DFS for mobile/disconnected clients (CMU). Disconnected op: Venus cache on client; reads/writes hit cache offline; reintegration replays writes on reconnect. Version vectors detect conflicts; flagged to user. Hoarding: pre-fetch predicted-needed files before disconnect.
NFS — Sun 1985
First widely-deployed DFS. Stateless server (each RPC self-contained with file handle + offset) ⇒ crash recovery = client retry. Close-to-open consistency: flush on close, check freshness on open. Not linearizable. Lesson: statelessness and simplicity beat strong consistency for adoption.
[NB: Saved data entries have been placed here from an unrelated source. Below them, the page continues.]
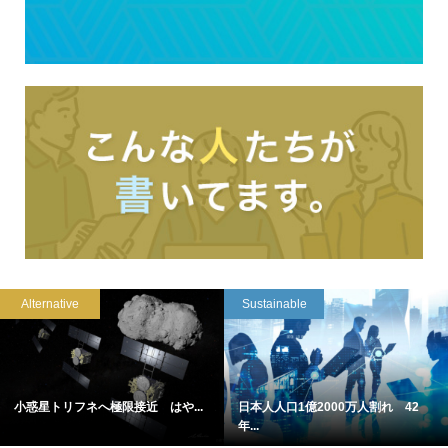
Alternative
Sustainable
小惑星トリフネへ極限接近 はや...
日本人人口1億2000万人割れ 42
年...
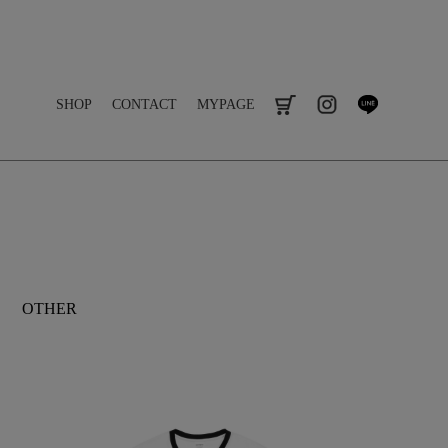
SHOP
CONTACT
MYPAGE
cart
instagram
line
OTHER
MapReduce — Dean & Ghemawat 2004
Parallel batch processing model: map(k,v)→[(k',v')] then reduce(k',[v'])→[v'']. Framework handles partitioning, scheduling, re-execution. Straggler mitigation via backup tasks. Fault tolerance: re-run map on worker failure (local disk output); reduce output goes to GFS.
GFS — Ghemawat et al. 2003
Distributed FS for large sequential reads and append-mostly workloads. Single Master (metadata only; in-memory, WAL) + Chunkservers (64 MB chunks, 3× replicated). Client contacts master once for chunk locations, then writes directly to chunkservers (master off data path). Consistency: relaxed — concurrent appends may produce duplicates/padding; apps must be tolerant.
Bigtable — Chang et al. 2006
Sparse, distributed, persistent sorted map: (row, column family:qualifier, timestamp) → bytes. Rows lexicographically sorted; row ranges = tablets assigned to Tablet Servers by Master. Chubby (Paxos lock service) for master election and root tablet location. Write path: Memtable (in-RAM) + WAL → compacted to SSTable files on GFS.
Spanner — Corbett et al. 2012
Google's globally-distributed, strongly consistent relational DB. TrueTime: TT.now() returns interval [earliest, latest] bounding true wall-clock time (GPS + atomic clocks per datacenter, drift-bounded). External consistency: T1 commits before T2 starts ⇒ ts(T1) < ts(T2). Enforced by commit-wait: delay commit until TT.after(commit_ts). Enables lock-free read-only transactions and globally consistent snapshots. Paxos groups per shard; 2PC across shards.